Arzanol can, therefore, act as a potential inhibitor of proinflammatory mediators, inflammatory enzymes, and HIV replication in T cells. Arzanol is also a potent natural antibacterial agent and antioxidant with a protective effect against lipid peroxidation in biological systems, and its diversity of action may well be utilized in cancer therapy.

2.1.5. Triterpenes

Terpenes are a diverse class of aromatic organic compounds with a skeleton built from isoprene units, e.g., carbon atoms in the multiples of five (C5n). The most important terpenes from Helichrysum italicum extracts and essential oils can be divided into mono (C10), sesqui- (C15), and triterpenes (C30) based on the number of isopnene subunits. Ursolic acid is the only triterpene identified in acetone extracts of Helichrysum italicum in higher quantities (up to 0.40%) [13].
Liobikas et al. [66] reported the antioxidant activity of ursolic acid (1.6 ng/mL) in Wistar rat heart mitochondria, which was assessed as a reduction in H2O2 production by 55.6%. Anti-inflammatory activity of ursolic acid (10 mg/kg) against carrageenan-induced paw edema in Wistar albino rat model, after 4 h (75.17%) was also observed [67]. Ghosh et al. [68] reported antinociceptive activity (reduced sensitivity to pain) of ursolic acid (10 mg/kg) in Swiss albino Mus musculus model, which was assessed as 61.44% inhibition of formalin-induced paw licking, relative to untreated control, after 30 min. The antibacterial activity of ursolic acid against Enterococcus faecalis (MIC 16 μg/mL) was also reported [69]. Nguyen et al. [70] observed weak antiviral activity of ursolic acid (2.7 uM) against HIV1 3B-infected human leukemia CEM-SS cells, which was assessed as 22% inhibition of virus-induced cytopathic effect after 6 days. De Brum Vieira et al. [71] also reported the antiparasitic activity of ursolic acid against metronidazole-sensitive Trichomonas vaginalis (MIC 50 μM), while Freitas et al. [56] observed the antiparasitic activity of ursolic acid against Trypanosoma cruzi (IC50 4 µM).
Kwon et al. [72] reported induction of apoptosis by ursolic acid (40 μM) in human prostate RC-58T/h/SA#4 cells, which was assessed as an increase in sub-G1 DNA content by 58.6% after 24 h. Ursolic acid (20.6 uM) also induced cell cycle arrest in human gastric AGS cells at sub-G0/G1 phase and G0/G1 phase by 86.53% and 33.2%, respectively, after 48 h [73]. Yang et al. [74] also observed weak antiproliferative activity of ursolic acid (100 μM) against rat liver HSC-T6 cells after 48 hrs (14.8%). Cytotoxicity of ursolic acid (50 μM) against human immortal HeLa cells and vaginal malignant melanoma HMVII cells were assessed as a reduction in cell viability by 50% and 60%, respectively, after 24 h [71]. In addition, ursolic acid (50 μM) demonstrated cytotoxicity against vaginal malignant melanoma HMVII cells by a 90% reduction in cell viability after 48 h. Wiemann et al. [75] reported cytotoxicity of ursolic acid against various human cancer cell lines, especially against colon HT-29 cancer cells (EC50 10.6 μM) and human ovarian A2780 cancer cells (EC50 11.7 μg/mL).

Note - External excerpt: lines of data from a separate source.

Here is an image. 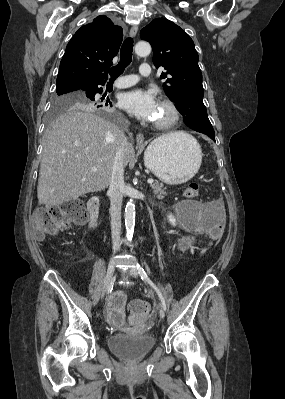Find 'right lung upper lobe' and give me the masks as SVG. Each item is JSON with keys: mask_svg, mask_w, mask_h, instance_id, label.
Masks as SVG:
<instances>
[{"mask_svg": "<svg viewBox=\"0 0 285 399\" xmlns=\"http://www.w3.org/2000/svg\"><path fill=\"white\" fill-rule=\"evenodd\" d=\"M122 39V28L104 15L82 26L66 47L56 89H80L90 81L106 80Z\"/></svg>", "mask_w": 285, "mask_h": 399, "instance_id": "cb5924a9", "label": "right lung upper lobe"}]
</instances>
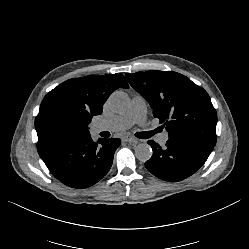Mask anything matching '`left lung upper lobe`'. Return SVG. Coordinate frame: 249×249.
<instances>
[{
	"label": "left lung upper lobe",
	"mask_w": 249,
	"mask_h": 249,
	"mask_svg": "<svg viewBox=\"0 0 249 249\" xmlns=\"http://www.w3.org/2000/svg\"><path fill=\"white\" fill-rule=\"evenodd\" d=\"M130 85L151 105L169 138L216 144L217 114L208 93L186 76L171 71L127 73Z\"/></svg>",
	"instance_id": "1"
}]
</instances>
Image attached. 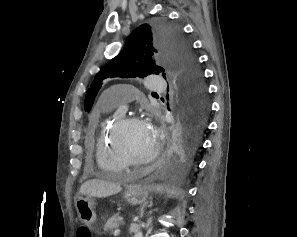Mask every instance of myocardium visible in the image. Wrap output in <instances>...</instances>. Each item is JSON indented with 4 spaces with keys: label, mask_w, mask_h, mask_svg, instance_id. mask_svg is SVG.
<instances>
[{
    "label": "myocardium",
    "mask_w": 297,
    "mask_h": 237,
    "mask_svg": "<svg viewBox=\"0 0 297 237\" xmlns=\"http://www.w3.org/2000/svg\"><path fill=\"white\" fill-rule=\"evenodd\" d=\"M135 122L143 121L140 117L135 115L120 117L114 124L109 137V142L114 154L125 167L150 165L159 158L161 153V146L159 143L156 144L154 151L144 159H134L125 151L120 142L121 132L128 125Z\"/></svg>",
    "instance_id": "myocardium-1"
}]
</instances>
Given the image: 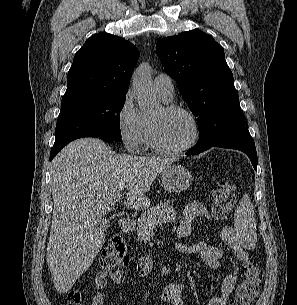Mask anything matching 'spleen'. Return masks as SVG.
Segmentation results:
<instances>
[{
  "label": "spleen",
  "instance_id": "3e777b00",
  "mask_svg": "<svg viewBox=\"0 0 297 305\" xmlns=\"http://www.w3.org/2000/svg\"><path fill=\"white\" fill-rule=\"evenodd\" d=\"M235 231L253 245L256 242V219L250 197L244 194L234 214Z\"/></svg>",
  "mask_w": 297,
  "mask_h": 305
}]
</instances>
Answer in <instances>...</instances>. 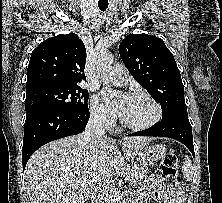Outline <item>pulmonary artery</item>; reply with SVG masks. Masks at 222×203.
<instances>
[{
    "instance_id": "e3ab8cb5",
    "label": "pulmonary artery",
    "mask_w": 222,
    "mask_h": 203,
    "mask_svg": "<svg viewBox=\"0 0 222 203\" xmlns=\"http://www.w3.org/2000/svg\"><path fill=\"white\" fill-rule=\"evenodd\" d=\"M109 79L116 85H125L128 78V71L124 65H114L109 73Z\"/></svg>"
}]
</instances>
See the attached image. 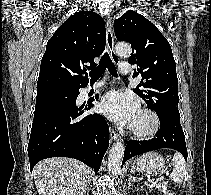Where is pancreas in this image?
Here are the masks:
<instances>
[{
    "mask_svg": "<svg viewBox=\"0 0 211 195\" xmlns=\"http://www.w3.org/2000/svg\"><path fill=\"white\" fill-rule=\"evenodd\" d=\"M167 182H160L156 184V188L160 191H166L167 190Z\"/></svg>",
    "mask_w": 211,
    "mask_h": 195,
    "instance_id": "obj_1",
    "label": "pancreas"
}]
</instances>
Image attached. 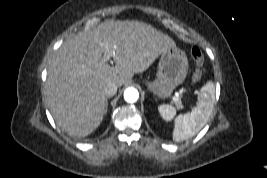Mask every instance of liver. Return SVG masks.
I'll use <instances>...</instances> for the list:
<instances>
[{"label":"liver","mask_w":267,"mask_h":178,"mask_svg":"<svg viewBox=\"0 0 267 178\" xmlns=\"http://www.w3.org/2000/svg\"><path fill=\"white\" fill-rule=\"evenodd\" d=\"M116 47L115 66L102 62L106 47ZM174 41L139 21L111 20L65 41L48 66L46 101L57 125L70 136L86 137L101 124L104 87L127 83L142 73Z\"/></svg>","instance_id":"liver-1"}]
</instances>
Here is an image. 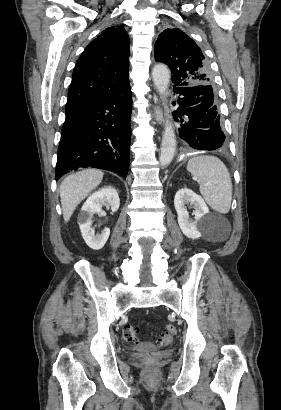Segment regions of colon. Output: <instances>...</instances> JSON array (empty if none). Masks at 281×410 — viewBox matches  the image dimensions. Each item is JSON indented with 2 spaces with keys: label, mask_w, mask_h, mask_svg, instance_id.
Here are the masks:
<instances>
[{
  "label": "colon",
  "mask_w": 281,
  "mask_h": 410,
  "mask_svg": "<svg viewBox=\"0 0 281 410\" xmlns=\"http://www.w3.org/2000/svg\"><path fill=\"white\" fill-rule=\"evenodd\" d=\"M176 333V328L172 324H168L165 328V332L158 339L157 343L160 345L170 344L173 340V337ZM122 335L125 341L127 342H136L138 340V330L135 326L127 324L123 327ZM152 358H149L148 361L152 362Z\"/></svg>",
  "instance_id": "1"
}]
</instances>
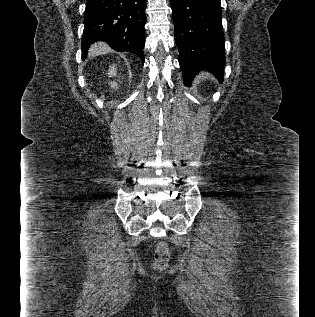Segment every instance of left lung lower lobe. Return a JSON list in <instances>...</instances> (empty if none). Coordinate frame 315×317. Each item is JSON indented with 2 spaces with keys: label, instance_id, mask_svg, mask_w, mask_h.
<instances>
[{
  "label": "left lung lower lobe",
  "instance_id": "left-lung-lower-lobe-1",
  "mask_svg": "<svg viewBox=\"0 0 315 317\" xmlns=\"http://www.w3.org/2000/svg\"><path fill=\"white\" fill-rule=\"evenodd\" d=\"M179 50V64L186 85L201 70L223 81L225 39L220 0H170Z\"/></svg>",
  "mask_w": 315,
  "mask_h": 317
}]
</instances>
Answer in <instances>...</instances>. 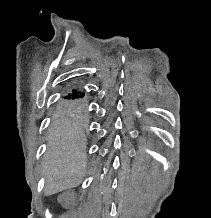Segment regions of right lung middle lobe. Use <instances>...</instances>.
<instances>
[{
  "label": "right lung middle lobe",
  "mask_w": 211,
  "mask_h": 218,
  "mask_svg": "<svg viewBox=\"0 0 211 218\" xmlns=\"http://www.w3.org/2000/svg\"><path fill=\"white\" fill-rule=\"evenodd\" d=\"M87 107L88 103L84 98H62L57 105V109L61 112L83 111Z\"/></svg>",
  "instance_id": "obj_1"
}]
</instances>
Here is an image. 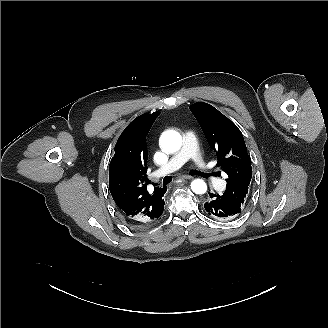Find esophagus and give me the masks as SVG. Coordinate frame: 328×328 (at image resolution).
Segmentation results:
<instances>
[{"instance_id": "esophagus-1", "label": "esophagus", "mask_w": 328, "mask_h": 328, "mask_svg": "<svg viewBox=\"0 0 328 328\" xmlns=\"http://www.w3.org/2000/svg\"><path fill=\"white\" fill-rule=\"evenodd\" d=\"M179 178L180 179H192L193 177L192 176H189V175H182Z\"/></svg>"}]
</instances>
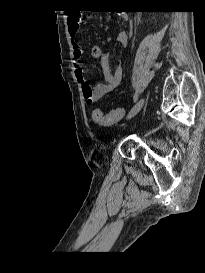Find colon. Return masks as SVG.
<instances>
[{
    "mask_svg": "<svg viewBox=\"0 0 205 273\" xmlns=\"http://www.w3.org/2000/svg\"><path fill=\"white\" fill-rule=\"evenodd\" d=\"M76 20L81 23V19L78 16H76ZM125 114L126 112L123 108L113 109L106 114L101 109L95 108L92 111V118L95 123L101 126H109L123 119Z\"/></svg>",
    "mask_w": 205,
    "mask_h": 273,
    "instance_id": "obj_1",
    "label": "colon"
}]
</instances>
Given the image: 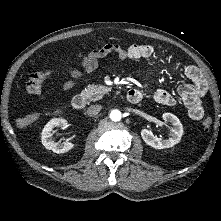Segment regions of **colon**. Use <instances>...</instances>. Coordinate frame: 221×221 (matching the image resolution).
<instances>
[{"instance_id":"colon-1","label":"colon","mask_w":221,"mask_h":221,"mask_svg":"<svg viewBox=\"0 0 221 221\" xmlns=\"http://www.w3.org/2000/svg\"><path fill=\"white\" fill-rule=\"evenodd\" d=\"M49 75L48 70H40L36 73H33L29 76L25 88L26 91L30 94L39 95L42 92V84L46 77ZM38 118V115L36 113L26 115L24 117H21L18 120V126L20 127H28L32 123H34ZM213 120L211 117H206L202 122V127L205 131L210 130L212 126Z\"/></svg>"}]
</instances>
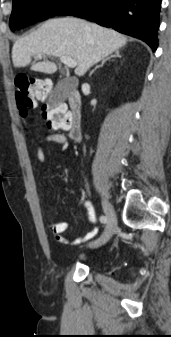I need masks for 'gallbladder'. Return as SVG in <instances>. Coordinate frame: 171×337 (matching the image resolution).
I'll list each match as a JSON object with an SVG mask.
<instances>
[{
    "instance_id": "obj_1",
    "label": "gallbladder",
    "mask_w": 171,
    "mask_h": 337,
    "mask_svg": "<svg viewBox=\"0 0 171 337\" xmlns=\"http://www.w3.org/2000/svg\"><path fill=\"white\" fill-rule=\"evenodd\" d=\"M74 86L70 83L68 79H62L56 85L53 96L50 99V103H57L64 100L71 92Z\"/></svg>"
}]
</instances>
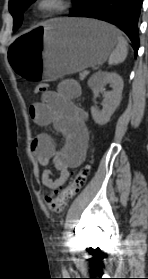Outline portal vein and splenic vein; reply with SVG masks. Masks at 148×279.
I'll use <instances>...</instances> for the list:
<instances>
[{"instance_id": "1", "label": "portal vein and splenic vein", "mask_w": 148, "mask_h": 279, "mask_svg": "<svg viewBox=\"0 0 148 279\" xmlns=\"http://www.w3.org/2000/svg\"><path fill=\"white\" fill-rule=\"evenodd\" d=\"M83 74L86 76L89 74V71H84Z\"/></svg>"}]
</instances>
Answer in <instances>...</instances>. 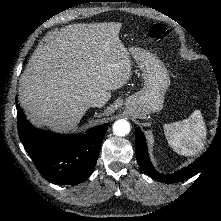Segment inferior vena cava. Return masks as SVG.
<instances>
[{
  "instance_id": "602c4592",
  "label": "inferior vena cava",
  "mask_w": 221,
  "mask_h": 221,
  "mask_svg": "<svg viewBox=\"0 0 221 221\" xmlns=\"http://www.w3.org/2000/svg\"><path fill=\"white\" fill-rule=\"evenodd\" d=\"M104 102L101 99H90L87 102V107H102Z\"/></svg>"
}]
</instances>
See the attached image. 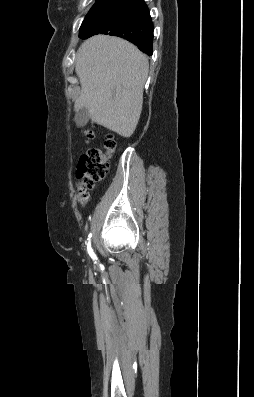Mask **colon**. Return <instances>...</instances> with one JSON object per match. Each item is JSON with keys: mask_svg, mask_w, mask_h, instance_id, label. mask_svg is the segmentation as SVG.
<instances>
[{"mask_svg": "<svg viewBox=\"0 0 254 397\" xmlns=\"http://www.w3.org/2000/svg\"><path fill=\"white\" fill-rule=\"evenodd\" d=\"M86 141H90L94 137L92 129L84 131ZM117 144L112 135H107L104 140L105 151L99 149H89L81 155L78 164L76 175L79 180L78 188L80 192V201L85 204L88 199L87 192L96 182L102 180L109 168L108 160L116 150Z\"/></svg>", "mask_w": 254, "mask_h": 397, "instance_id": "1", "label": "colon"}]
</instances>
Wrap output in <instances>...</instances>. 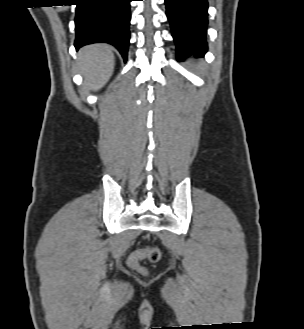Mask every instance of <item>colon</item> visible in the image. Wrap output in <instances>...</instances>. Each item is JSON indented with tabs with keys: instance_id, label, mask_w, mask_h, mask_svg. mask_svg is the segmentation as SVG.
Here are the masks:
<instances>
[{
	"instance_id": "5ec220e1",
	"label": "colon",
	"mask_w": 304,
	"mask_h": 329,
	"mask_svg": "<svg viewBox=\"0 0 304 329\" xmlns=\"http://www.w3.org/2000/svg\"><path fill=\"white\" fill-rule=\"evenodd\" d=\"M144 258H147L152 263H156L160 260L161 253L157 248L135 251L128 258L129 267L141 274H146V268L140 264V261Z\"/></svg>"
}]
</instances>
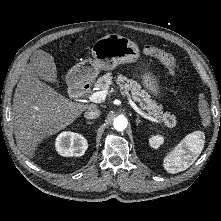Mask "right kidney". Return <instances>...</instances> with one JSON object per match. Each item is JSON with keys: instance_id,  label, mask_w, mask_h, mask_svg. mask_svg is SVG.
<instances>
[{"instance_id": "1", "label": "right kidney", "mask_w": 221, "mask_h": 221, "mask_svg": "<svg viewBox=\"0 0 221 221\" xmlns=\"http://www.w3.org/2000/svg\"><path fill=\"white\" fill-rule=\"evenodd\" d=\"M57 152L65 157L82 156L88 148L87 140L79 133L63 132L55 142Z\"/></svg>"}]
</instances>
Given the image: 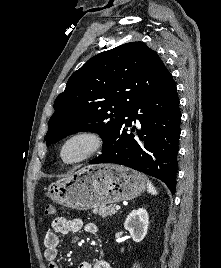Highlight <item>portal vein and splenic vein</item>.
<instances>
[{
    "label": "portal vein and splenic vein",
    "mask_w": 221,
    "mask_h": 268,
    "mask_svg": "<svg viewBox=\"0 0 221 268\" xmlns=\"http://www.w3.org/2000/svg\"><path fill=\"white\" fill-rule=\"evenodd\" d=\"M120 208H121V207H120L119 205H117V206L115 207L116 210H120Z\"/></svg>",
    "instance_id": "portal-vein-and-splenic-vein-1"
}]
</instances>
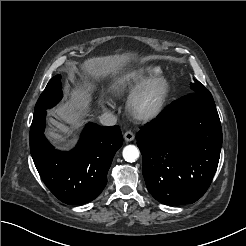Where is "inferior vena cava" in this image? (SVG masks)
<instances>
[{"mask_svg": "<svg viewBox=\"0 0 246 246\" xmlns=\"http://www.w3.org/2000/svg\"><path fill=\"white\" fill-rule=\"evenodd\" d=\"M99 121L104 126H113L116 124L117 119L115 115L106 112L100 116Z\"/></svg>", "mask_w": 246, "mask_h": 246, "instance_id": "1", "label": "inferior vena cava"}]
</instances>
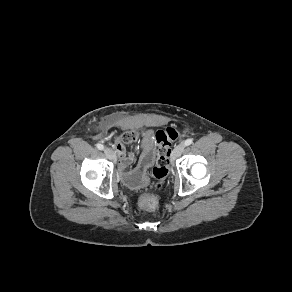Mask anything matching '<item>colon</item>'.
I'll return each mask as SVG.
<instances>
[{"label": "colon", "mask_w": 292, "mask_h": 292, "mask_svg": "<svg viewBox=\"0 0 292 292\" xmlns=\"http://www.w3.org/2000/svg\"><path fill=\"white\" fill-rule=\"evenodd\" d=\"M137 136V132H126L121 135L119 141L127 144L134 141ZM155 137L159 148L152 176L157 181L156 188H159L169 173L171 146L180 137V132L174 127H167L157 131ZM158 204L159 200L155 195L143 194L139 197V206L144 210L153 211L158 207Z\"/></svg>", "instance_id": "5ec220e1"}]
</instances>
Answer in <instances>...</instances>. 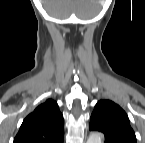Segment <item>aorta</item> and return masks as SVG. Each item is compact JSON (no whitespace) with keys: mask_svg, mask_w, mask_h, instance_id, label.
Wrapping results in <instances>:
<instances>
[{"mask_svg":"<svg viewBox=\"0 0 145 143\" xmlns=\"http://www.w3.org/2000/svg\"><path fill=\"white\" fill-rule=\"evenodd\" d=\"M87 143H102V136L98 132L91 133L87 139Z\"/></svg>","mask_w":145,"mask_h":143,"instance_id":"aorta-1","label":"aorta"}]
</instances>
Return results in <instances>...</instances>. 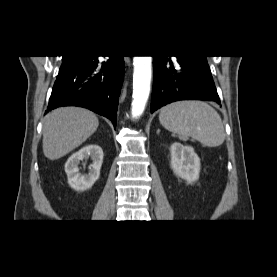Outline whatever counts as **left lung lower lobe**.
<instances>
[{
    "mask_svg": "<svg viewBox=\"0 0 277 277\" xmlns=\"http://www.w3.org/2000/svg\"><path fill=\"white\" fill-rule=\"evenodd\" d=\"M151 113L177 100L220 103L206 56H153Z\"/></svg>",
    "mask_w": 277,
    "mask_h": 277,
    "instance_id": "0a47b994",
    "label": "left lung lower lobe"
}]
</instances>
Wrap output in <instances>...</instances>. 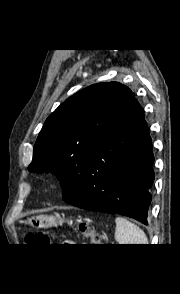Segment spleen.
Returning a JSON list of instances; mask_svg holds the SVG:
<instances>
[{"instance_id": "spleen-1", "label": "spleen", "mask_w": 180, "mask_h": 294, "mask_svg": "<svg viewBox=\"0 0 180 294\" xmlns=\"http://www.w3.org/2000/svg\"><path fill=\"white\" fill-rule=\"evenodd\" d=\"M115 240L118 244H148L144 231L123 217H116Z\"/></svg>"}]
</instances>
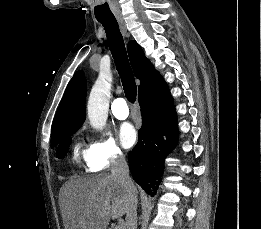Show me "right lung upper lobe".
Listing matches in <instances>:
<instances>
[{"instance_id": "1", "label": "right lung upper lobe", "mask_w": 261, "mask_h": 229, "mask_svg": "<svg viewBox=\"0 0 261 229\" xmlns=\"http://www.w3.org/2000/svg\"><path fill=\"white\" fill-rule=\"evenodd\" d=\"M128 55L135 76L140 80L139 93L149 89L162 79L151 62L145 57L136 41L128 44ZM86 80L84 73L74 74L59 104L52 126L51 147L62 143L54 133L55 129L65 125H82L85 120Z\"/></svg>"}]
</instances>
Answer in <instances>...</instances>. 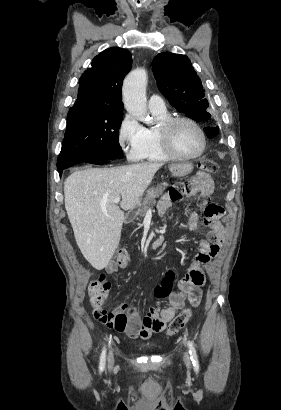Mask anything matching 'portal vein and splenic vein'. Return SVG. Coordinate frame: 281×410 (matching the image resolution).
<instances>
[{
  "instance_id": "portal-vein-and-splenic-vein-1",
  "label": "portal vein and splenic vein",
  "mask_w": 281,
  "mask_h": 410,
  "mask_svg": "<svg viewBox=\"0 0 281 410\" xmlns=\"http://www.w3.org/2000/svg\"><path fill=\"white\" fill-rule=\"evenodd\" d=\"M120 200H121V197L118 196V197H116V198L113 200V202L117 204V203L120 202Z\"/></svg>"
}]
</instances>
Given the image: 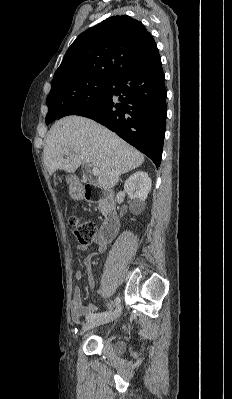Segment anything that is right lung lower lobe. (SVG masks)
Instances as JSON below:
<instances>
[{
	"instance_id": "obj_1",
	"label": "right lung lower lobe",
	"mask_w": 232,
	"mask_h": 399,
	"mask_svg": "<svg viewBox=\"0 0 232 399\" xmlns=\"http://www.w3.org/2000/svg\"><path fill=\"white\" fill-rule=\"evenodd\" d=\"M164 80L157 50L112 76L101 99L72 108L58 119L68 115L93 119L147 155L159 167L167 117Z\"/></svg>"
}]
</instances>
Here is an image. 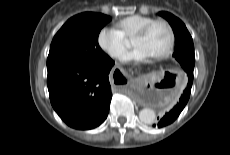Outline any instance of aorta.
I'll return each instance as SVG.
<instances>
[{
  "label": "aorta",
  "mask_w": 230,
  "mask_h": 155,
  "mask_svg": "<svg viewBox=\"0 0 230 155\" xmlns=\"http://www.w3.org/2000/svg\"><path fill=\"white\" fill-rule=\"evenodd\" d=\"M139 119L144 124H152L156 121V113L153 109L144 108L139 112Z\"/></svg>",
  "instance_id": "obj_1"
}]
</instances>
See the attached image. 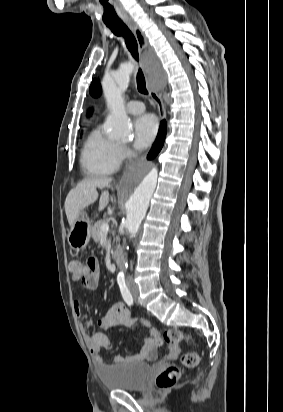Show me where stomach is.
<instances>
[{
    "label": "stomach",
    "mask_w": 283,
    "mask_h": 412,
    "mask_svg": "<svg viewBox=\"0 0 283 412\" xmlns=\"http://www.w3.org/2000/svg\"><path fill=\"white\" fill-rule=\"evenodd\" d=\"M92 226L86 212H80L68 234V243L74 250L85 248L91 237Z\"/></svg>",
    "instance_id": "stomach-1"
}]
</instances>
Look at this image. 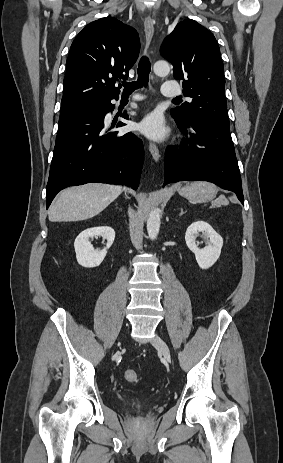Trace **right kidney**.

3. Biological Effects of Helichrysum italicum Essential Oils

3.1. Biological Effects of Major Bioactive Compounds from Helichrysum italicum Essential Oils

The main chemical compounds present in Helichrysum italicum essential oils can be divided into monoterpenes (C10) and sesquiterpenes (C15). The monoterpenes are formed from the coupling of two isoprene units (C10) and are the most representative terpenes, constituting 90% of the essential oils. The sesquiterpenes are formed from the assembly of three isoprene units (C15), and their structure and function are similar to those of the monoterpenes [76].
Various Helichrysum italicum essential oils from two main subspecies of Helichrysum italicum, namely italicum and microphyllum, have been intensively studied. Morone-Fortunano et al. [4] analyzed 20 Helichrysum italicum subsp. italicum genotypes from different locations in Italy and Corsica (France) and revealed that the essential oils contained mainly γ-curcumene (up to 41%), β-selinene (up to 38%), α-selinene (up to 26.5%), and neryl acetate (up to 32%). The concentrations of nerol and γ-eudesmol also reached appreciable amounts in some samples (up to 18.8% and 20.6%, respectively). Furthermore, Leonardi et al. [77] studied the composition of 21 Helichrysum italicum essential oil samples of subsp. italicum from seven locations of Elba Island (Tuscany, Italy). Monoterpene and sesquiterpene hydrocarbons accounted for 2.3–41.9% and 5.1–20.1% of the identified compounds, respectively. Essential oils from Elba Island (Italy) subsp. italicum were dominated by neryl acetate (up to 45.9%), followed by α-pinene (up to 32.9%), eudesm-5-en-11-ol (up to 17.2%), limonene (up to 12.9%) and nerol (up to 12.8%) [77]. Tuscan Archipelago Islands Helichrysum italicum essential oil subsp. italicum was also dominated by neryl acetate (up to 44.5%), followed by neryl propionate (up to 16.4%), γ-curcumene (up to 13.7%), and nerol (up to 7.6%) [78]. On the other hand, Helichrysum italicum subsp. italicum essential oil sample from Cilento (Italy) was dominated by iso-italicene epoxide (16.8%) [79]. According to Bianchini et al. [80] subsp. italicum essential oil samples from Tuscany contained mainly α-pinene (up to 53.5%) and neryl acetate (up to 22%), followed by β-selinene (up to 12.5%) and β-caryopyllene (up to 11%), while the sample from Corsica was dominated by neryl acetate (up to 38.9%) followed by neryl propionate (up to 5.9%) [80]. In another study of Bianchini et al. [81], the characterization of Corsican essential oils subsp. italicum also identified neryl acetate as a predominant compound, with amounts from 15.8% (from plants in the stage of early shoots) to 42.5% (in full flowering period). Interestingly, Helichrysum italicum essential oil subsp. italicum from Greek island of Amorgos was characterized by a high content of geraniol (35.59%) and a significant amount of geranyl acetate (20.76%) and nerolidol (11.86%) [82].
According to Morone-Fortunato et al. [4], three different chemotypes were observed in subsp. italicum:
(a) genotypes rich in nerol and its esters;
(b) genotypes with a dominance of β and α-selinene;
(c) genotypes with high amounts of γ-curcumene.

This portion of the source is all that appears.